Simplified Arrival is the CBPs enhanced international arrival program that uses biometric authentication — in the form of facial recognition — in order to automate and streamline the processing of passengers coming into and exiting the country by doing away with the manual document checks that are normally required.
The CBP has been growing the list of entry/exit points to feature Simplified Arrival at a rapid rate over the past several months. Just last week, Tampa International Airport (TPA) was added to the program, joining other border crossings in a number of locations around the US, including other points in Texas, as well as California, Arizona, and northern land crossings in Buffalo and Detroit.

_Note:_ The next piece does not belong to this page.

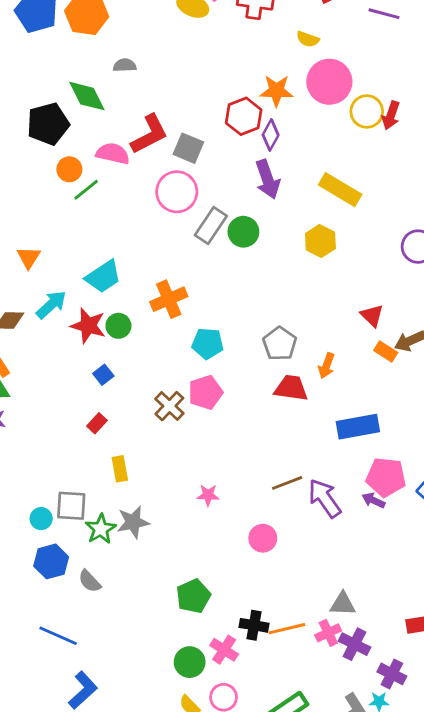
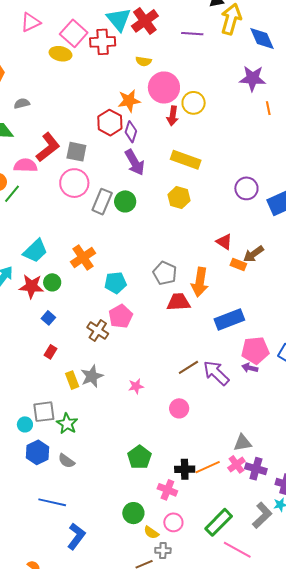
red arrow: (391, 115) -> (173, 116), moved
orange arrow: (327, 366) -> (200, 282), size x1.6
gray star: (133, 522) -> (92, 376), moved
green circle: (190, 662) -> (133, 513), moved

“Simplified Arrival at the ports of Eagle Pass and Del Rio brings the use of innovative, touchless technology, which not only facilitates the flow of legitimate travel, but also continues to strengthen our essential border security mission,” said Randy J. Howe, Director, Field Operations, Laredo Field Office. “CBP’s use of biometric facial comparison technology has been enhanced since its introduction in the summer of 2018, thus delivering this secure and efficient travel experience we see today.”
The Eagle Pass entry point is located on the Camino Real International Bridge, where CBP officers processed more than 2.1 million privately owned vehicles and more than 629,000 pedestrians in 2020. Similarly, the Del Rio Port of Entry is found at the Ciudad Acuna International Bridge that saw 1.1 million vehicles processed along with over 194,000 pedestrians last year.
The system works by having travelers arriving at the designated entry point into the US submitting to a photo at a primary inspection point. Facial recognition software extracts the individual’s biometric data from the photo, and then verifies their identity against the images of the traveler found on their official documents, such as a passport or visa photo.
Simplified Arrival is only mandatory for non-US citizens and excludes a select group of foreign nationals who already have their biometric information on file with the CBP. Eligible travelers who wish to opt out can do so by notifying a CBP officer of their intention to do so, and then submitting to a manual document and security inspection.